因为喝醉了发生了去到对方家里的事件,这件事对陈墨来说冲击实在是太大了,于是过去的几天她都完全不敢去看自己微信里的鲸鱼头像,就连和江晚晚的微信聊天都没有太自然。而那个人仿佛知道她的芥蒂和脸皮薄,或者也是又开始真的很忙,于是也就没有主动说话。就算是复健,陈墨也是自己去,没好意思约他。

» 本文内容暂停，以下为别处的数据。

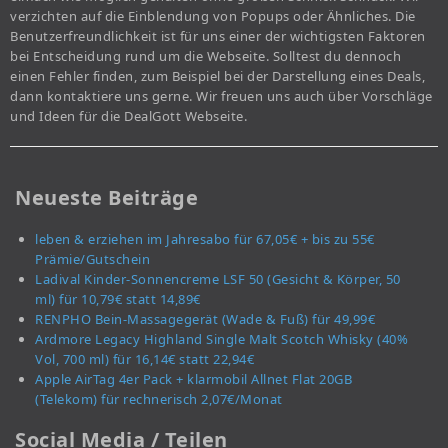
verzichten auf die Einblendung von Popups oder Ähnliches. Die
Benutzerfreundlichkeit ist für uns einer der wichtigsten Faktoren
bei Entscheidung rund um die Webseite. Solltest du dennoch
einen Fehler finden, zum Beispiel bei der Darstellung eines Deals,
dann kontaktiere uns gerne. Wir freuen uns auch über Vorschläge
und Ideen für die DealGott Webseite.
Neueste Beiträge
leben & erziehen im Jahresabo für 67,05€ + bis zu 55€
Prämie/Gutschein
Ladival Kinder-Sonnencreme LSF 50 (Gesicht & Körper, 50
ml) für 10,79€ statt 14,89€
RENPHO Bein-Massagegerät (Wade & Fuß) für 49,99€
Ardmore Legacy Highland Single Malt Scotch Whisky (40%
Vol, 700 ml) für 16,14€ statt 22,94€
Apple AirTag 4er Pack + klarmobil Allnet Flat 20GB
(Telekom) für rechnerisch 2,07€/Monat
Social Media / Teilen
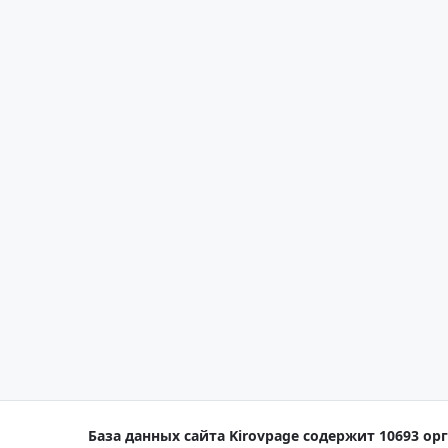
База данных сайта Kirovpage содержит 10693 орг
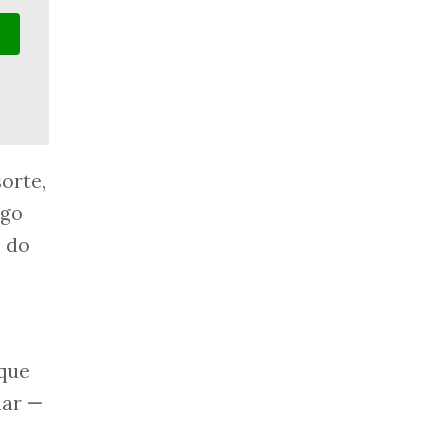
orte,
ego
, do
 que
nar
—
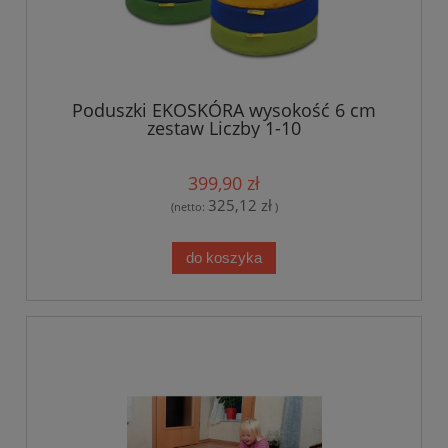
Poduszki EKOSKÓRA wysokość 6 cm
zestaw Liczby 1-10
399,90 zł
325,12 zł
(netto:
)
do koszyka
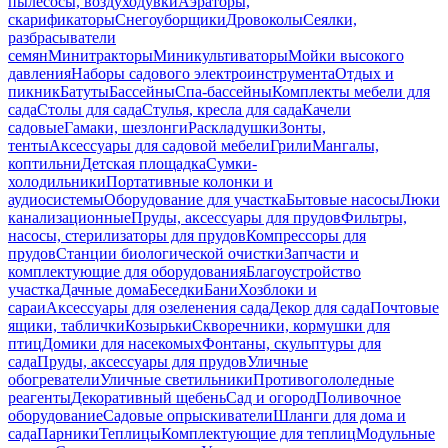
пылесосы, воздуходувки
Аэраторы,
скарификаторы
Снегоуборщики
Дровоколы
Сеялки,
разбрасыватели
семян
Минитракторы
Миникультиваторы
Мойки высокого
давления
Наборы садового электроинструмента
Отдых и
пикник
Батуты
Бассейны
Спа-бассейны
Комплекты мебели для
сада
Столы для сада
Стулья, кресла для сада
Качели
садовые
Гамаки, шезлонги
Раскладушки
Зонты,
тенты
Аксессуары для садовой мебели
Грили
Мангалы,
коптильни
Детская площадка
Сумки-
холодильники
Портативные колонки и
аудиосистемы
Оборудование для участка
Бытовые насосы
Люки
канализационные
Пруды, аксессуары для прудов
Фильтры,
насосы, стерилизаторы для прудов
Компрессоры для
прудов
Станции биологической очистки
Запчасти и
комплектующие для оборудования
Благоустройство
участка
Дачные дома
Беседки
Бани
Хозблоки и
сараи
Аксессуары для озеленения сада
Декор для сада
Почтовые
ящики, таблички
Козырьки
Скворечники, кормушки для
птиц
Домики для насекомых
Фонтаны, скульптуры для
сада
Пруды, аксессуары для прудов
Уличные
обогреватели
Уличные светильники
Противогололедные
реагенты
Декоративный щебень
Сад и огород
Поливочное
оборудование
Садовые опрыскиватели
Шланги для дома и
сада
Парники
Теплицы
Комплектующие для теплиц
Модульные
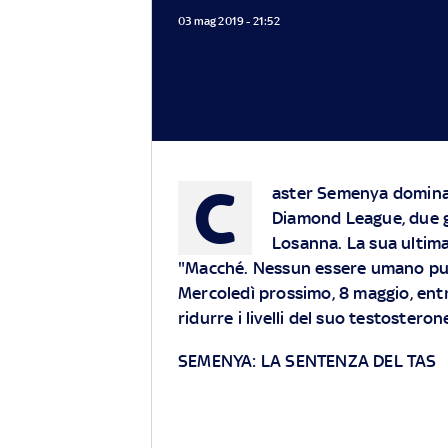
03 mag 2019 - 21:52
C
aster Semenya domina 
Diamond League, due gi
Losanna. La sua ultima
"Macché. Nessun essere umano può 
Mercoledì prossimo, 8 maggio, entr
ridurre i livelli del suo testoste
SEMENYA: LA SENTENZA DEL TAS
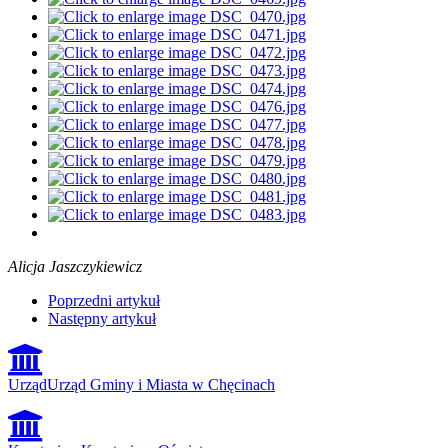
Alicja Jaszczykiewicz
Poprzedni artykuł
Następny artykuł
Urząd
Urząd Gminy i Miasta w Chęcinach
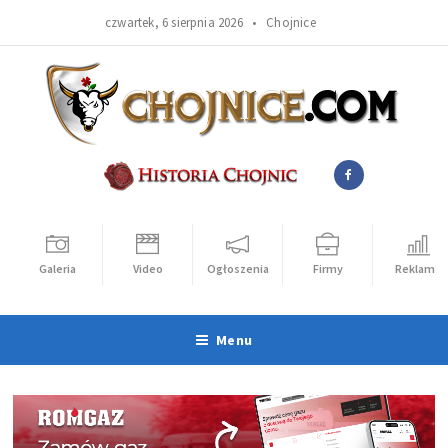
czwartek, 6 sierpnia 2026 •
Chojnice
Galeria
Video
Ogłoszenia
Firmy
Reklama
Menu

那天回家之后,陈墨想起自己喝醉那天对方给她买了......内衣这样的,最终还是鼓起勇气问了他,要转钱给对方,然而他过了些时间回复的是:
“小陈老师,如果真的要纠结细节的话就太多了。不至于。”
陈墨愣愣的把那条信息看了好几次,关上手机,翻来覆去的想想要怎么去感谢他们,给他们买什么礼物......
可他们什么都不缺......
--------好久没有朋友的她不知道怎么应付这种头疼的问题----------------------
这段时间,媒体上就有了星云乐队筹备新专辑的信息。但同时,Abyss深渊乐队也要发布自己的新专辑。大约是唯恐天下不乱,大概是那边【旋转高速】公司也要借势炒作,于是就炒作了一位在新专辑里的音乐制作人,这位音乐制作人在业界里很资深,给很多乐队做的歌都火,但是档期有限,只能选一个。最初媒体莫名爆出来NEBULA成员不太属于爱豆团体,他们自己也可以制作,并不太依赖好的制作人,这帖子就显得有点骄傲的意味,事实上并不是,这位制作人也是这次星云乐队想邀请的新专辑制作人之一,于是这段时间两家公司就在为这个事情拉锯和掐架,明眼人一看就知道这就是Abuss新专辑的借机炒作和外宣。
陈墨的天籁传媒也接到了对陈墨的邀请,但天籁是一家自由度很高的公司,为了这个问题,浑身纹身刺青什么的老板还专门问了问陈墨的意思,想不想去,如果不想去就可以不去。反正无非是钱少钱多。陈墨没有什么犹豫,诚实的说,已经答应人家了。
即使如此,其他工作也还是很日常的进行,替场,棚录,编曲......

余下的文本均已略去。